Your instructions.
An exact copy of the records is needed; please leave the images out.

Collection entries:
***

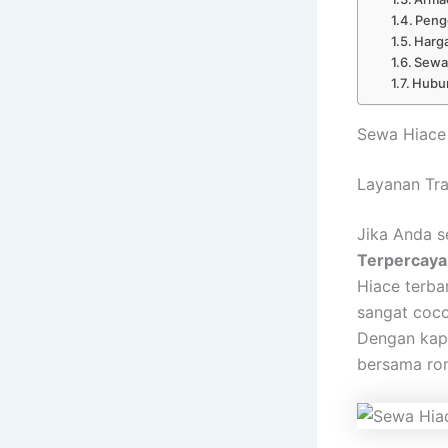
Peng
Harga
Sewa 
Hubun
Sewa Hiace
Layanan Tra
Jika Anda 
Terpercaya
Hiace terba
sangat coco
Dengan kapa
bersama ro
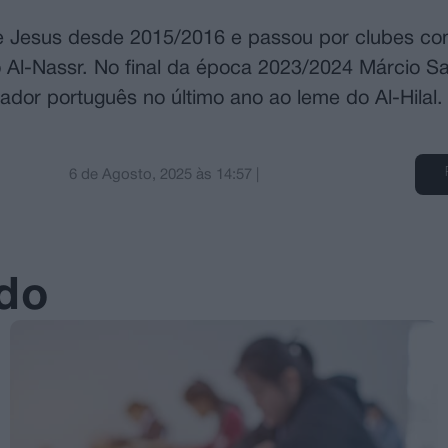
ge Jesus desde 2015/2016 e passou por clubes co
o Al-Nassr. No final da época 2023/2024 Márcio S
dor português no último ano ao leme do Al-Hilal.
6 de Agosto, 2025
às
14:57
|
ado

***

Answer area.
Peng
Harga
Sewa 
Hubun
Sewa Hiace
Layanan Tra
Jika Anda 
Terpercaya
Hiace terba
sangat coco
Dengan kapa
bersama ro
ge Jesus desde 2015/2016 e passou por clubes co
o Al-Nassr. No final da época 2023/2024 Márcio S
dor português no último ano ao leme do Al-Hilal.
6 de Agosto, 2025
às
14:57
|
ado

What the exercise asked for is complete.